But if some of your condition for a doctrine of participation is that you can't have any
forensic or imputational elements, then of course it's not going to be considered legitimate.
But I think one of the most interesting aspects from a broad perspective of this too is that
like the criticism that you've just given Matthew is one that is heavily indebted to a polarity
that comes in basically late 19th century liberal Protestant historical theologians.
And that was one that in some ways was sort of anti-eastern Orthodox.
It contrasted the East and the West saying that the East was more mystical, which is suspect,
and the West was more legal and forensic.

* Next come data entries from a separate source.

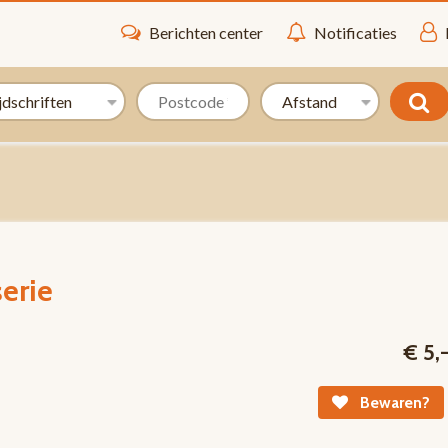
Berichten center
Notificaties
erie
€ 5,
Bewaren?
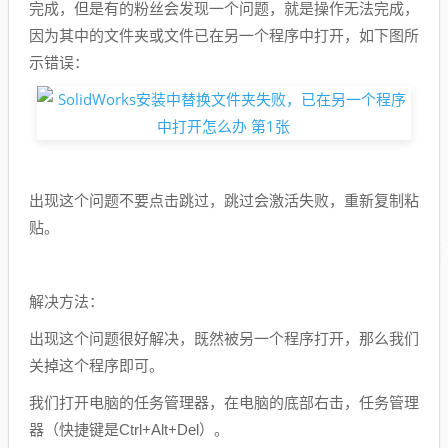
完成，但是有的粉丝会发现一个问题，就是操作无法完成，
因为其中的文件夹或文件已在另一个程序中打开，如下图所
示错误：
出现这个问题不要点击跳过，跳过会激活失败，重新复制粘
贴。
解决方法：
出现这个问题很好解决，既然被另一个程序打开，那么我们
关掉这个程序即可。
我们打开电脑的任务管理器，在电脑的底部右击，任务管理
器（快捷键是Ctrl+Alt+Del）。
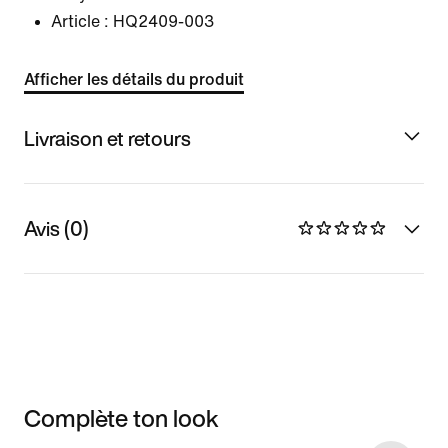
Article :
HQ2409-003
Afficher les détails du produit
Livraison et retours
Avis (0)
Complète ton look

And originally that was seen as a way to kind of promote the West and, you know, cast suspicion on the East.
Well, my friend Carl Mosier has documented, I think, quite well how when you have
Russian immigrants and other Orthodox theologians, they come in, are looking for a voice in the West,
and they basically accept that same paradigm, but flip it, so that the West is all about legal,
as opposed to transformational and relational and communion. And that's arid and dry and, you know,
problematic and then the East is truly mystical and, you know, all these different things.
The problem is that it just doesn't fit with the actual historical documents.
Yeah, the key there is both and rather than either or, Todd.
That's so well said.
And I appreciate that so much because I, even in my own experience, I find folks feeling like they have to choose.
They have to, even some of the stories you share that, like, they have to choose one or the other.
So they may begin Protestant, but then they throw that off because then they feel like, well,
if I really believe in participation, they have to go a more transformationalist route.
But yeah, when you go back and you look at something like Calvin or John Owen and many others,
there is this reform tradition that is appropriating the best of that themistic background and metaphysic and theology.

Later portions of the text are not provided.